Begini Cara Atasi Gangguan Kecemasan atau Anxiety Disorder

SETIAP orang pasti memiliki perasaan cemas atau anxiety. Kecemasan sendiri merupakan rasa gugup berlebihan, kegelisahan dan mudah takut atay tidak merasa nyaman. Perasaan-perasaan tersebut disebabkan oleh berbagai hal, mulai dari pengalam hidup, stres serta tekanan.

Dikutip CIMSA, kecemasan paling terjadi pada saat situasi atau peristiwa yang bermakna besar dan berat. Pria disebut-sebut memiliki factor risiko lebih tinggi untuk mengalami hal ini lantaran stigma negatif yang mempersulit guna mencari bantuan.

Sebenarnya kecemasan bukanlah suatu yang harus dikhawatirkan. Namun, menurut Diagnostic and Statistical annual of Mental Disorders (DSM-5), sudah dianggap sebagai sebuah gangguan atau biasa disebut anxiety disorder.

Anxiety disorder dapat terjadi ketika perasaan gelisah, takut dan cemas tersebut tidak menghilang dan menimbulkan gejala seperti gangguan konsentrasi. Selain itu, kesulitan tidur, sensasi tegang pada otot, dan cepat lelah, yang bisa sangat mengganggu produktivitas sehari-hari.

Lantas, bagaimana cara menanggulanginya? Hal pertama adalah untuk mencari bantuan dan berbicara dengan seseorang tentang rasa gelisah yang tengah dialami. Anxiety disorder membuat penderitanya sangat takut mengenai ancaman yang bisa terjadi, baik itu nyata maupun hanya hasil manipulasi pemikirannya saja.

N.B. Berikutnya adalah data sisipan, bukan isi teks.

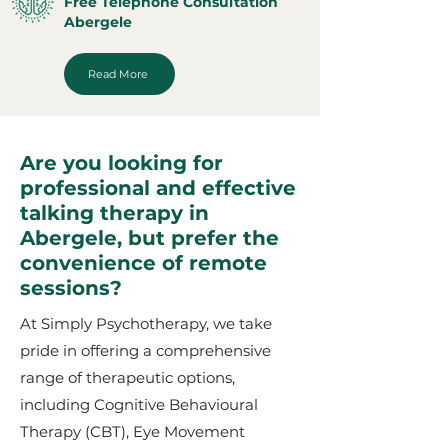
Free Telephone Consultation
Abergele
Read More
Are you looking for
professional and effective
talking therapy in
Abergele, but prefer the
convenience of remote
sessions?
At Simply Psychotherapy, we take
pride in offering a comprehensive
range of therapeutic options,
including Cognitive Behavioural
Therapy (CBT), Eye Movement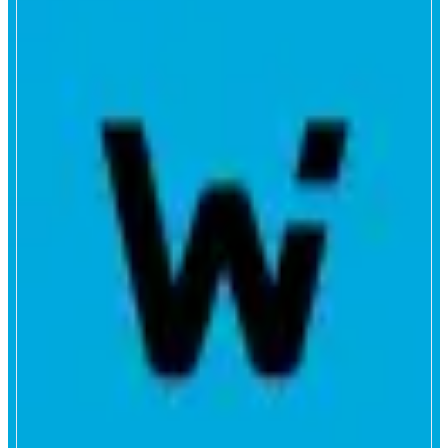
WOOFi
Powered by WOO
ABOUT
WOOFi is a DeFi trading and earn platform from WOO. Swap with deep
liquidity and low slippage, trade perps with tight pricing, and put idle assets
to work through vaults and staking. Built for fast execution, clear fees, and
a smooth experience across web and mobile.
CATEGORIES
Trading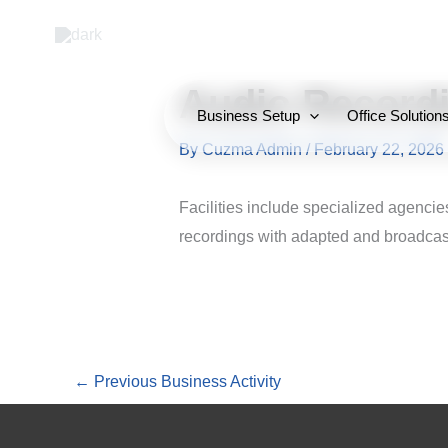
Skip
to
content
Audio Recordi
Business Setup
Office Solution
By
Cuzma Admin
/
February 22, 2026
Facilities include specialized agencie
recordings with adapted and broadcast
←
Previous Business Activity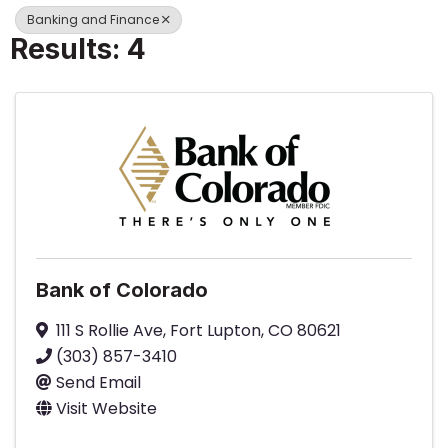
Banking and Finance
Results: 4
Bank of Colorado
111 S Rollie Ave
,
Fort Lupton
,
CO
80621
(303) 857-3410
Send Email
Visit Website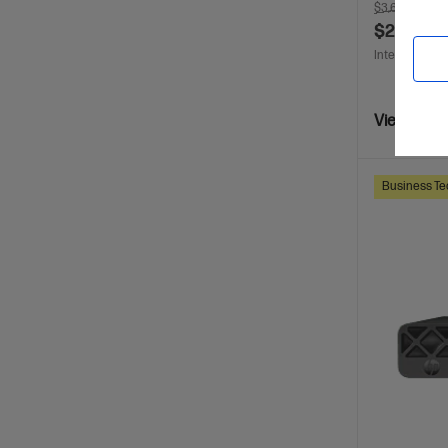
$3,630.00
S
$2,799.0
Interest free 
View Detai
Business Te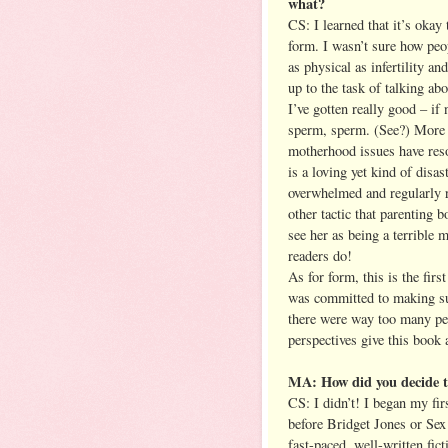
what?
CS: I learned that it’s okay
form. I wasn’t sure how peo
as physical as infertility an
up to the task of talking abo
I’ve gotten really good – if
sperm, sperm. (See?) More t
motherhood issues have res
is a loving yet kind of disa
overwhelmed and regularly r
other tactic that parenting b
see her as being a terrible m
readers do!
As for form, this is the firs
was committed to making sure
there were way too many peop
perspectives give this book 
MA: How did you decide to
CS: I didn’t! I began my fir
before Bridget Jones or Se
fast-paced, well-written fi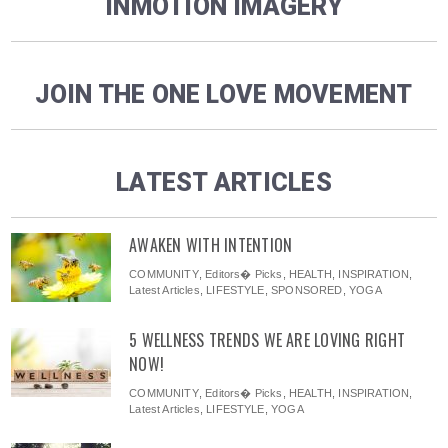
INMOTION IMAGERY
JOIN THE ONE LOVE MOVEMENT
LATEST ARTICLES
AWAKEN WITH INTENTION
COMMUNITY
,
Editors� Picks
,
HEALTH
,
INSPIRATION
,
Latest Articles
,
LIFESTYLE
,
SPONSORED
,
YOGA
5 WELLNESS TRENDS WE ARE LOVING RIGHT
NOW!
COMMUNITY
,
Editors� Picks
,
HEALTH
,
INSPIRATION
,
Latest Articles
,
LIFESTYLE
,
YOGA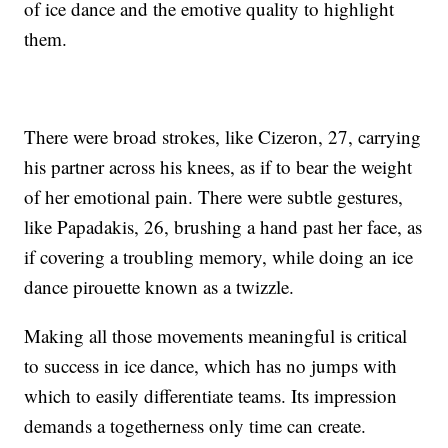
of ice dance and the emotive quality to highlight
them.
There were broad strokes, like Cizeron, 27, carrying
his partner across his knees, as if to bear the weight
of her emotional pain. There were subtle gestures,
like Papadakis, 26, brushing a hand past her face, as
if covering a troubling memory, while doing an ice
dance pirouette known as a twizzle.
Making all those movements meaningful is critical
to success in ice dance, which has no jumps with
which to easily differentiate teams. Its impression
demands a togetherness only time can create.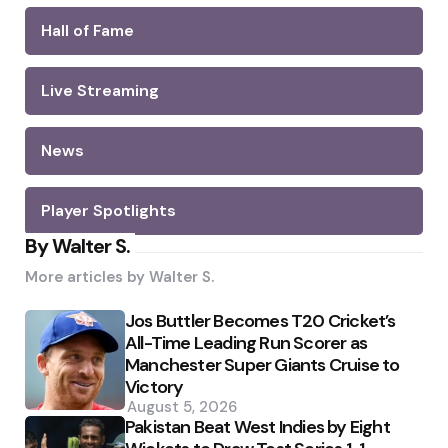
Hall of Fame
Live Streaming
News
Player Spotlights
By Walter S.
More articles by
Walter S.
Jos Buttler Becomes T20 Cricket’s
All-Time Leading Run Scorer as
Manchester Super Giants Cruise to
Victory
August 5, 2026
Pakistan Beat West Indies by Eight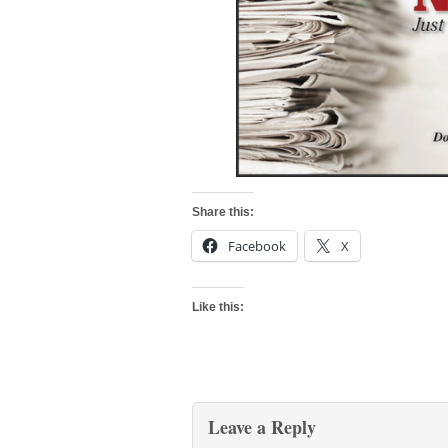
Share this:
Facebook
X
Like this:
Leave a Reply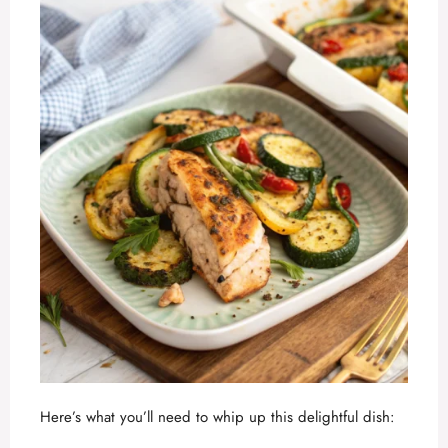
Here’s what you’ll need to whip up this delightful dish: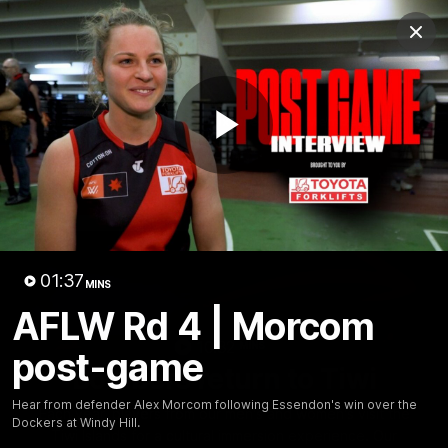
Club
Clos
Logo
Menu
Club
Logo
News
Video
Fixture
Membership
Play
Videos
Video
01:37
MINS
AFLW Rd 4 | Morcom
10:32
MINS
post-game
Bombers return to Tiwi
Hear from defender Alex Morcom following Essendon's win over the
Each year, players from our men's and women's visit the
Dockers at Windy Hill.
Tiwi Islands for a cultural immersion experience. Our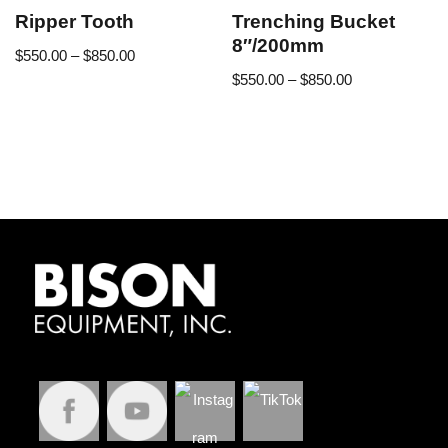
Ripper Tooth
Trenching Bucket
8″/200mm
$
550.00
–
$
850.00
$
550.00
–
$
850.00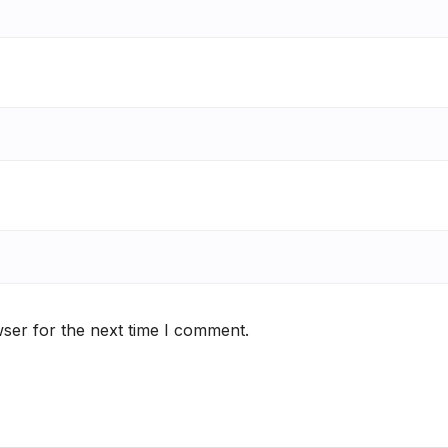
ser for the next time I comment.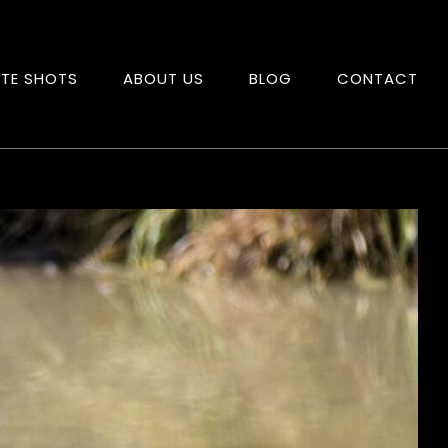
ITE SHOTS
ABOUT US
BLOG
CONTACT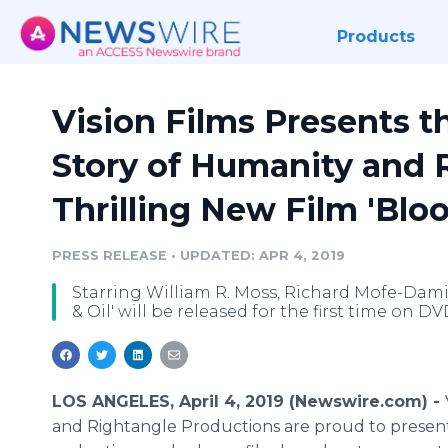
Products
Vision Films Presents t
Story of Humanity and R
Thrilling New Film 'Bloo
PRESS RELEASE
•
UPDATED: APR 4, 2019
Starring William R. Moss, Richard Mofe-Dami
& Oil' will be released for the first time on D
LOS ANGELES, April 4, 2019 (Newswire.com) -
and Rightangle Productions are proud to present 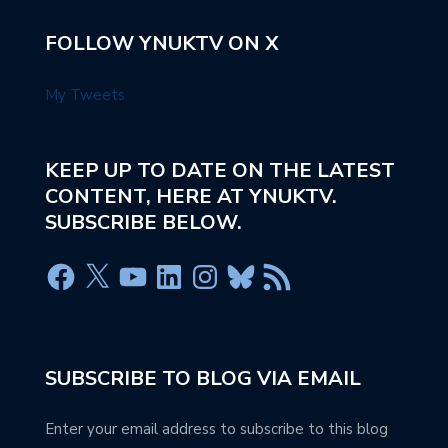
FOLLOW YNUKTV ON X
My Tweets
KEEP UP TO DATE ON THE LATEST
CONTENT, HERE AT YNUKTV.
SUBSCRIBE BELOW.
SUBSCRIBE TO BLOG VIA EMAIL
Enter your email address to subscribe to this blog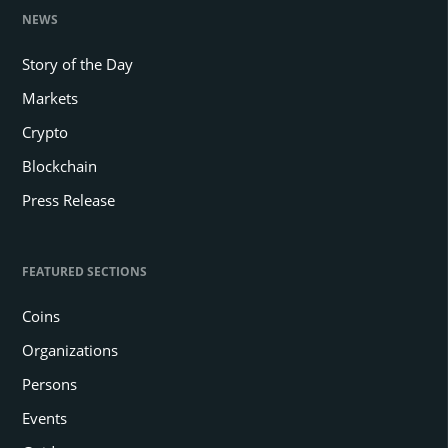
NEWS
Story of the Day
Markets
Crypto
Blockchain
Press Release
FEATURED SECTIONS
Coins
Organizations
Persons
Events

Kita perlu memerhatikan ketika lingkungan di sekitar kita seperti keluarga, teman, kolega yang mungkin sedang mengalami masalah personal. Menawarkan bantuan sederhana atau cukup dengan mendengarkan keluhannya dapat membawa dampak positif yang sangat besar.

Dengan demikian kita dapat berkontribusi dalam mencegah timbulnya anxiety disorder, paling tidak bagi orang-orang terdekat kita. (heq)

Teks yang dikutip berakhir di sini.